→ WHAT THE EXERCISE ASKS:
To answer, print the line containing "2013年１月28日（第2630回" and each line after it in the listing below, exactly as they stand.

+++ DATA EXTRACT

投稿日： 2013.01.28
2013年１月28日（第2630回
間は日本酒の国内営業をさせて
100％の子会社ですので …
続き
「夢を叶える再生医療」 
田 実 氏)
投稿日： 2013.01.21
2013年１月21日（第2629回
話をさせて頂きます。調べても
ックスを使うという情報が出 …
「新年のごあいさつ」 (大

++++++

→ EXERCISE OUTPUT:
2013年１月28日（第2630回
間は日本酒の国内営業をさせて
100％の子会社ですので …
続き
「夢を叶える再生医療」 
田 実 氏)
投稿日： 2013.01.21
2013年１月21日（第2629回
話をさせて頂きます。調べても
ックスを使うという情報が出 …
「新年のごあいさつ」 (大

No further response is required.